Rinsefirst · 01/02/2020 14:02

Would it be useful if your DH contacted their social work team to say he’s not local and heavily committed elsewhere but v concerned for his sister . Could he press upon SW to try to factor out your DSil in the arrangements that need to be put in place.

Passthebubbly · 05/02/2020 13:32

Scotland here too and was in your exact situation. My heart goes out to you. My dad had Parkinson’s and lb dementia for 13 years. Mum was his Carer and as things got worse refused all help and support from social work. Carers would turn up and be refused entry.
She cared for him until 6 weeks before he died when she herself had a stroke. He was admitted to respite care where he died. She to this day can’t see if she had just accepted help things wouldn’t potentially have got so bad. Breaks my heart

Passthebubbly · 05/02/2020 13:34

And it doesn’t matter how many times I contacted social work she turned it away every single time they tried to help.
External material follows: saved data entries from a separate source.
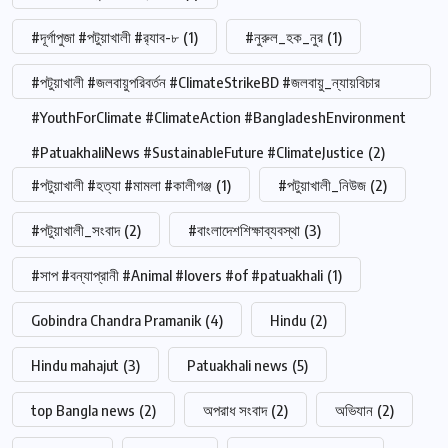
#দূর্গাপুজা #পটুয়াখালী #র‍্যাব-৮
(1)
#নুরুল_হক_নুর
(1)
#পটুয়াখালী #জলবায়ুপরিবর্তন #ClimateStrikeBD #জলবায়ু_ন্যায়বিচার
#YouthForClimate #ClimateAction #BangladeshEnvironment
#PatuakhaliNews #SustainableFuture #ClimateJustice
(2)
#পটুয়াখালী #হত্যা #মামলা #কালীগঞ্জ
(1)
#পটুয়াখালী_নিউজ
(2)
#পটুয়াখালী_সংবাদ
(2)
#বাংলাদেশশিক্ষাব্যবস্থা
(3)
#সাপ #বন্যাপ্রানী #Animal #lovers #of #patuakhali
(1)
Gobindra Chandra Pramanik
(4)
Hindu
(2)
Hindu mahajut
(3)
Patuakhali news
(5)
top Bangla news
(2)
অপরাধ সংবাদ
(2)
অভিযান
(2)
I run myself into the ground helping and the ironic thing is not we are back in the same situation with her refusing care for herself as “she has her daughter”. It will be me having the stroke next at this rate

PermanentTemporary · 11/02/2020 16:19

Tbh I would say she is being neglected as your FIL is unable to meet her needs through no fault of his own. My FIL nearly killed himself caring for my MIL 24 hours a day. He still insists MIL understands everything he says. I would put money on this not being true but at least it no longer affects her wellbeing.

Ultimately it was a hospital admission that made things change in their case. It may take something similar for your pils.

I would write to her GP about the medication and the care assessment. Then at least you have put concerns on the record.